Driving Biological Projects

The theme of the Center is manifested in a number of driving biological projects (DBPs) that target broad areas of basic research, including:

  • tackling the issue of biomolecular interaction directly, at the structural and physiochemical level,
  • constructing context-specific maps of cellular interactions, and
  • using such maps to dissect complex diseases.

The biological questions posed by the DBPs generate the requirements that drive the computational research carried out by the Center's investigators. This work involves both the development of novel analytical frameworks (basic computational research) as well as the development of tools and models that leverage these frameworks (applied computational research):

Basic Computational Research addresses general computational and algorithmic challenges raised by the DBPs. Research activities include the development of

  • machine Learning (ML) algorithms for evidence integration, classification, and inference,
  • natural language processing algorithms, and
  • software engineering methodologies and frameworks for the assembly of the center repository based software platform.

Applied Computational Research focuses on the development of novel algorithms and tools to support specific biomedical applications. The approaches used are both knowledge-based and physics-based and incorporate the methods yielded by efforts in basic research. Algorithms are combined with existing and new databases to build a modular and extensible bioinformatics platform (geWorkbench) and an associated software toolkit for the analysis of biomolecular interactions.

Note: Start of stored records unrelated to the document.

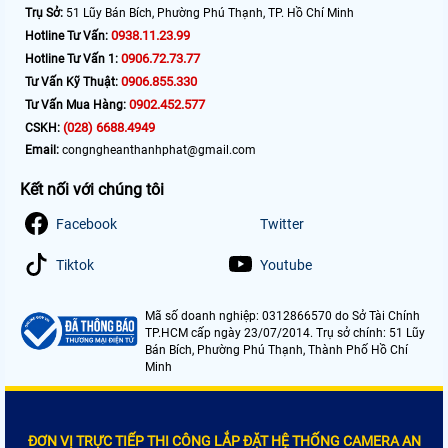
Trụ Sở:
51 Lũy Bán Bích, Phường Phú Thạnh, TP. Hồ Chí Minh
0938.11.23.99
Hotline Tư Vấn:
0906.72.73.77
Hotline Tư Vấn 1:
0906.855.330
Tư Vấn Kỹ Thuật:
0902.452.577
Tư Vấn Mua Hàng:
(028) 6688.4949
CSKH:
Email:
congngheanthanhphat@gmail.com
Kết nối với chúng tôi
Facebook
Twitter
Tiktok
Youtube
Mã số doanh nghiệp: 0312866570 do Sở Tài Chính
TP.HCM cấp ngày 23/07/2014. Trụ sở chính: 51 Lũy
Bán Bích, Phường Phú Thạnh, Thành Phố Hồ Chí
Minh
ĐƠN VỊ TRỰC TIẾP THI CÔNG LẮP ĐẶT HỆ THỐNG CAMERA AN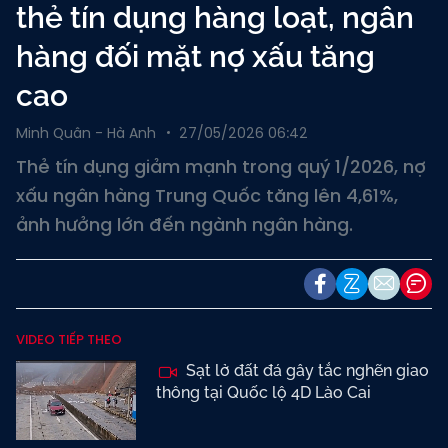
thẻ tín dụng hàng loạt, ngân
hàng đối mặt nợ xấu tăng
cao
Minh Quân - Hà Anh
27/05/2026 06:42
Thẻ tín dụng giảm mạnh trong quý 1/2026, nợ
xấu ngân hàng Trung Quốc tăng lên 4,61%,
ảnh hưởng lớn đến ngành ngân hàng.
VIDEO TIẾP THEO
Sạt lở đất đá gây tắc nghẽn giao
thông tại Quốc lộ 4D Lào Cai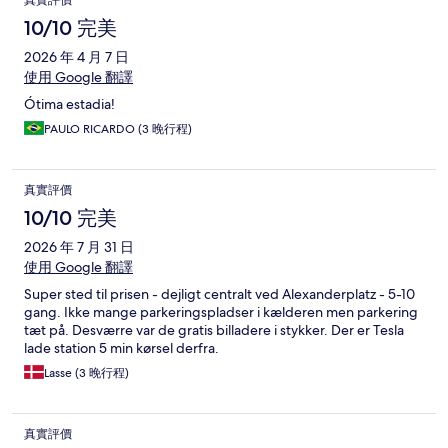
真實評價
10/10 完美
2026 年 4 月 7 日
使用 Google 翻譯
Ótima estadia!
PAULO RICARDO (3 晚行程)
真實評價
10/10 完美
2026 年 7 月 31 日
使用 Google 翻譯
Super sted til prisen - dejligt centralt ved Alexanderplatz - 5-10
gang. Ikke mange parkeringspladser i kælderen men parkering
tæt på. Desværre var de gratis billadere i stykker. Der er Tesla
lade station 5 min kørsel derfra.
Lasse (3 晚行程)
真實評價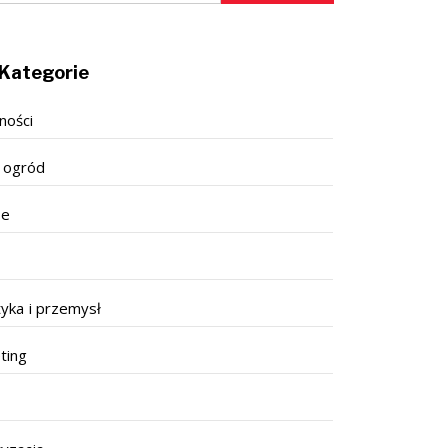
Kategorie
ności
 ogród
se
tyka i przemysł
ting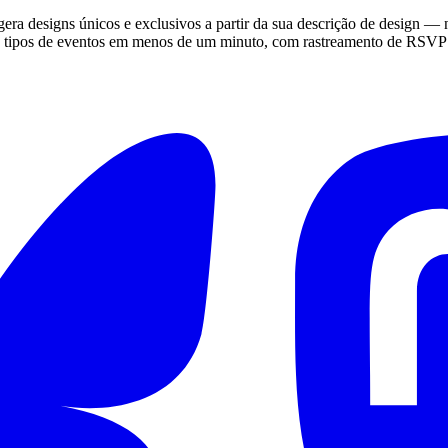
 gera designs únicos e exclusivos a partir da sua descrição de design —
38 tipos de eventos em menos de um minuto, com rastreamento de RSVP on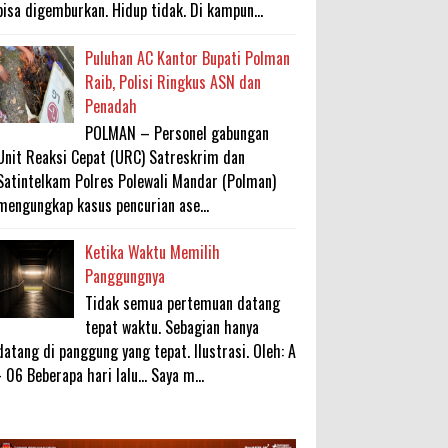
bisa digemburkan. Hidup tidak. Di kampun...
Puluhan AC Kantor Bupati Polman
Raib, Polisi Ringkus ASN dan
Penadah
POLMAN – Personel gabungan
Unit Reaksi Cepat (URC) Satreskrim dan
Satintelkam Polres Polewali Mandar (Polman)
mengungkap kasus pencurian ase...
Ketika Waktu Memilih
Panggungnya
Tidak semua pertemuan datang
tepat waktu. Sebagian hanya
datang di panggung yang tepat. Ilustrasi. Oleh: A
- 06 Beberapa hari lalu... Saya m...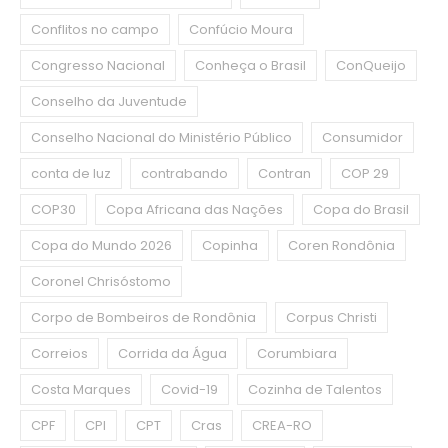
Conflitos no campo
Confúcio Moura
Congresso Nacional
Conheça o Brasil
ConQueijo
Conselho da Juventude
Conselho Nacional do Ministério Público
Consumidor
conta de luz
contrabando
Contran
COP 29
COP30
Copa Africana das Nações
Copa do Brasil
Copa do Mundo 2026
Copinha
Coren Rondônia
Coronel Chrisóstomo
Corpo de Bombeiros de Rondônia
Corpus Christi
Correios
Corrida da Água
Corumbiara
Costa Marques
Covid-19
Cozinha de Talentos
CPF
CPI
CPT
Cras
CREA-RO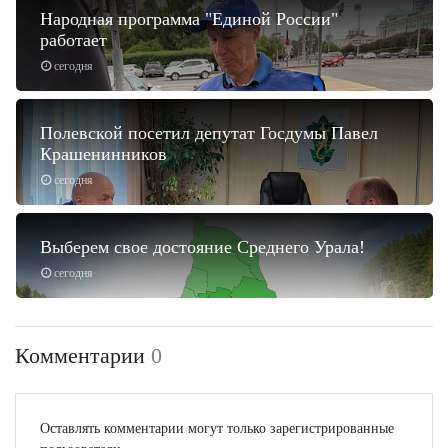
Народная программа "Единой России"
работает
сегодня
Полевской посетил депутат Госдумы Павел
Крашенинников
сегодня
Выберем свое достояние Среднего Урала!
сегодня
Комментарии
0
Оставлять комментарии могут только зарегистрированные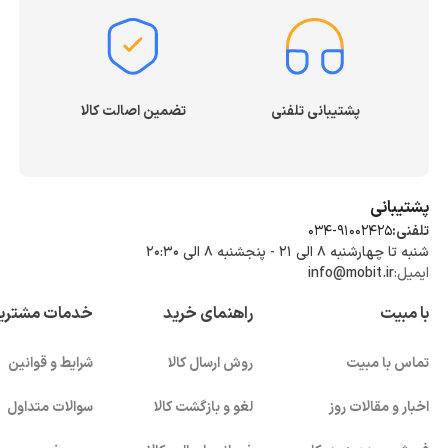
پشتیبانی تلفنی
تضمین اصالت کالا
پشتیبانی
تلفنی:
034-91002425
شنبه تا چهارشنبه ۸ الی ۲۱ - پنجشنبه 8 الی ۲۰:۳۰
ایمیل:
info@mobit.ir
با مبیت
راهنمای خرید
خدمات مشتری
تماس با مبیت
روش ارسال کالا
شرایط و قوانین
اخبار و مقالات روز
لغو و بازگشت کالا
سوالات متداول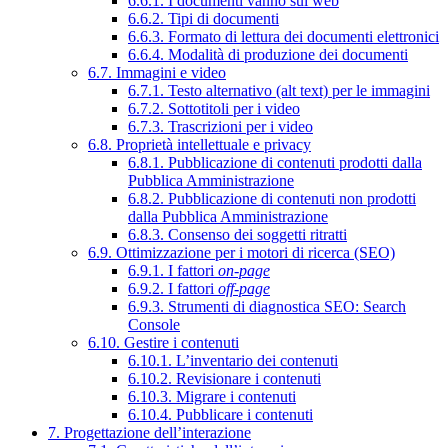
6.6.1. I documenti vanno sul web
6.6.2. Tipi di documenti
6.6.3. Formato di lettura dei documenti elettronici
6.6.4. Modalità di produzione dei documenti
6.7. Immagini e video
6.7.1. Testo alternativo (alt text) per le immagini
6.7.2. Sottotitoli per i video
6.7.3. Trascrizioni per i video
6.8. Proprietà intellettuale e privacy
6.8.1. Pubblicazione di contenuti prodotti dalla
Pubblica Amministrazione
6.8.2. Pubblicazione di contenuti non prodotti
dalla Pubblica Amministrazione
6.8.3. Consenso dei soggetti ritratti
6.9. Ottimizzazione per i motori di ricerca (SEO)
6.9.1. I fattori
on-page
6.9.2. I fattori
off-page
6.9.3. Strumenti di diagnostica SEO: Search
Console
6.10. Gestire i contenuti
6.10.1. L’inventario dei contenuti
6.10.2. Revisionare i contenuti
6.10.3. Migrare i contenuti
6.10.4. Pubblicare i contenuti
7. Progettazione dell’interazione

Software and Data Resources

Research at MAGNet and the Columbia University Department of Systems Biology has led to the development of a variety of methods and data for the study of genomic and cellular networks. Through a platform called geWorkbench, we make these software and data sets available for the wider research community. geWorkbench is an interoperable, grid-enabled, state-of-the-art bioinformatics platform that integrates resources developed at MAGNet with a variety of other existing bioinformatics modules for the analysis, visualization, and management of multiple data modalities. It also enables complex bioinformatics workflows and biomedical applications using a simple yet powerful visual front-end and scripting language.

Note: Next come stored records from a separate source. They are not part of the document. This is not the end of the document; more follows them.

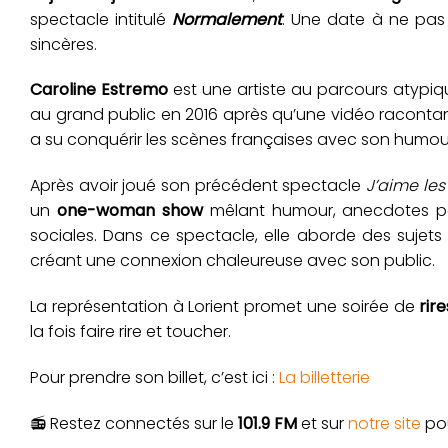
spectacle intitulé
Normalement
. Une date à ne pas 
sincères.
Caroline Estremo
est une artiste au parcours atypiq
au grand public en 2016 après qu’une vidéo racontant 
a su conquérir les scènes françaises avec son humou
Après avoir joué son précédent spectacle
J’aime les
un
one-woman show
mêlant humour, anecdotes perso
sociales. Dans ce spectacle, elle aborde des sujet
créant une connexion chaleureuse avec son public.
La représentation à Lorient promet une soirée de
rir
la fois faire rire et toucher.
Pour prendre son billet, c’est ici :
La billetterie
📻 Restez connectés sur le
101.9 FM
et sur
notre site
pou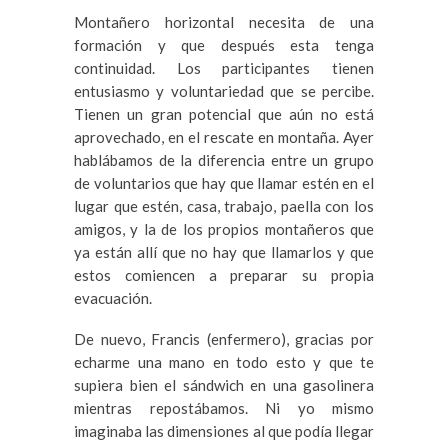
Montañero horizontal necesita de una
formación y que después esta tenga
continuidad. Los participantes tienen
entusiasmo y voluntariedad que se percibe.
Tienen un gran potencial que aún no está
aprovechado, en el rescate en montaña. Ayer
hablábamos de la diferencia entre un grupo
de voluntarios que hay que llamar estén en el
lugar que estén, casa, trabajo, paella con los
amigos, y la de los propios montañeros que
ya están allí que no hay que llamarlos y que
estos comiencen a preparar su propia
evacuación.
De nuevo, Francis (enfermero), gracias por
echarme una mano en todo esto y que te
supiera bien el sándwich en una gasolinera
mientras repostábamos. Ni yo mismo
imaginaba las dimensiones al que podía llegar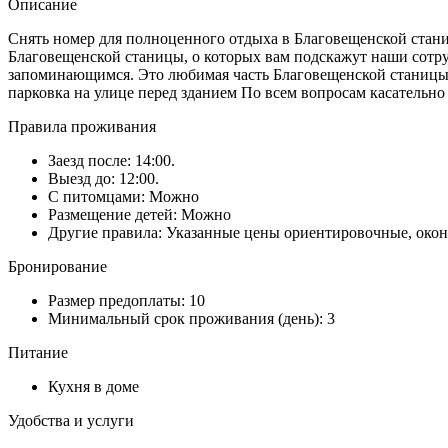
Описание
Снять номер для полноценного отдыха в Благовещенской станиц
Благовещенской станицы, о которых вам подскажут наши сотр
запоминающимся. Это любимая часть Благовещенской станицы 
парковка на улице перед зданием По всем вопросам касательно
Правила проживания
Заезд после: 14:00.
Выезд до: 12:00.
С питомцами: Можно
Размещение детей: Можно
Другие правила: Указанные цены ориентировочные, окон
Бронирование
Размер предоплаты: 10
Минимальный срок проживания (день): 3
Питание
Кухня в доме
Удобства и услуги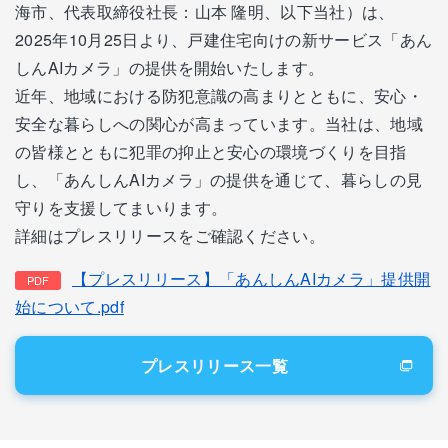
海市、代表取締役社長：山本 隆明、以下当社）は、
2025年10月25日より、戸建住宅向けの新サービス「あん
しんAIカメラ」の提供を開始いたします。
近年、地域における防犯意識の高まりとともに、安心・
安全な暮らしへの関心が高まっています。当社は、地域
の皆様とともに犯罪の抑止と安心の環境づくりを目指
し、「あんしんAIカメラ」の提供を通じて、暮らしの見
守りを支援してまいります。
詳細はプレスリリースをご確認ください。
【プレスリリース】「あんしんAIカメラ」提供開
始について.pdf
プレスリリース一覧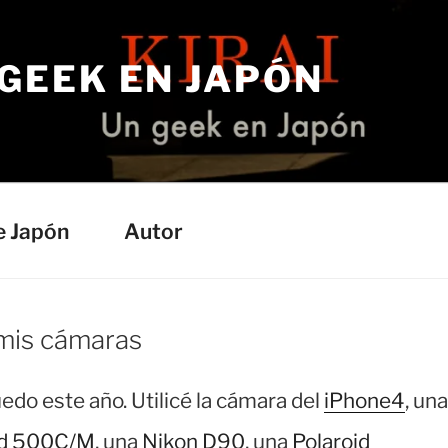
 GEEK EN JAPÓN
e Japón
Autor
 mis cámaras
edo este año. Utilicé la cámara del
iPhone4
, una
ad 500C/M
, una
Nikon D90
, una
Polaroid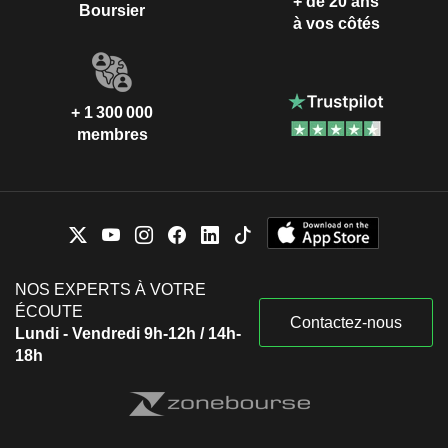
+ de 20 ans
Boursier
à vos côtés
+ 1 300 000
membres
NOS EXPERTS À VOTRE
ÉCOUTE
Contactez-nous
Lundi - Vendredi 9h-12h / 14h-
18h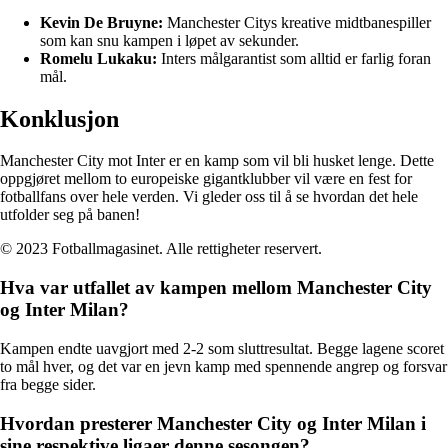
Kevin De Bruyne:
Manchester Citys kreative midtbanespiller
som kan snu kampen i løpet av sekunder.
Romelu Lukaku:
Inters målgarantist som alltid er farlig foran
mål.
Konklusjon
Manchester City mot Inter er en kamp som vil bli husket lenge. Dette
oppgjøret mellom to europeiske gigantklubber vil være en fest for
fotballfans over hele verden. Vi gleder oss til å se hvordan det hele
utfolder seg på banen!
© 2023 Fotballmagasinet. Alle rettigheter reservert.
Hva var utfallet av kampen mellom Manchester City
og Inter Milan?
Kampen endte uavgjort med 2-2 som sluttresultat. Begge lagene scoret
to mål hver, og det var en jevn kamp med spennende angrep og forsvar
fra begge sider.
Hvordan presterer Manchester City og Inter Milan i
sine respektive ligaer denne sesongen?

In addition to MAGNet tools, geWorkbench provides access to a rich collection of components supporting the analysis and visualization of many genomic data types (gene expression, sequence, structure, gene networks, etc). Some of these components have been developed de novo while others wrap popular 3rd party software such as Cytoscape, the Multi Experiment Viewer (MEV) and GenePattern. Over 70 geWorkbench modules are now available. Learn more about our software and data sets.

Research Infrastructure

To support biomedical computation research the MAGNet Center leverages a world-class information technology infrastructure. Additionally, MAGNet's Training Core ensures that the methods developed by the Center are integrated into the educational offerings of Columbia University's Medical School.

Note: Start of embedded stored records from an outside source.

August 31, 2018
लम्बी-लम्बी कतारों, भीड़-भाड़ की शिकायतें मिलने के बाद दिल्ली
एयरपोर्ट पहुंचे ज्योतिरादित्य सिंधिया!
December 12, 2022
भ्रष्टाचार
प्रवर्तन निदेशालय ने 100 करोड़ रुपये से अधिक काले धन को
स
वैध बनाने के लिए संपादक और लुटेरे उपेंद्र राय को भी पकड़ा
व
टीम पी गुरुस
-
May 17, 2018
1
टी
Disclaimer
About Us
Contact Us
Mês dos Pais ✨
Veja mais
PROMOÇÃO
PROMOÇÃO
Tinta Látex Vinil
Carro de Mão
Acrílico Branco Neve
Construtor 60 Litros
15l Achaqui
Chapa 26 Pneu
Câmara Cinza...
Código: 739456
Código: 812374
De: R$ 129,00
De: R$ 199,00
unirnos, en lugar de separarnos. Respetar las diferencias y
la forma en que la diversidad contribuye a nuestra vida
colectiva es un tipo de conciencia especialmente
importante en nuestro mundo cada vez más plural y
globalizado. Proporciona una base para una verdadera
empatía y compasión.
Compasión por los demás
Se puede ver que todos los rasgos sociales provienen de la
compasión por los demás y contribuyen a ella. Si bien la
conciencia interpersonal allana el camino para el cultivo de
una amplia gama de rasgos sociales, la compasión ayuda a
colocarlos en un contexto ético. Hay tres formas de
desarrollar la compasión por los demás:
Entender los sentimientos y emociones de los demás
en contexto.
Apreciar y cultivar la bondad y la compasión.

MAGNet has been a longstanding supporter of the Dialogue for Reverse Engineering Assessment and Methods (DREAM). This annual event invites researchers to participate in a series of “DREAM challenges,” which are designed to identify the best practices for predicting the structure of biological networks. DREAM challenges help to assess the quality of  the algorithms that researchers use to characterize the networks that underlie biological systems. By inviting investigators to test their methods on specific problems and data sets, DREAM aims to achieve a fair comparison of the strengths and weaknesses of these methods and a clear sense of the reliability of the models that researchers create.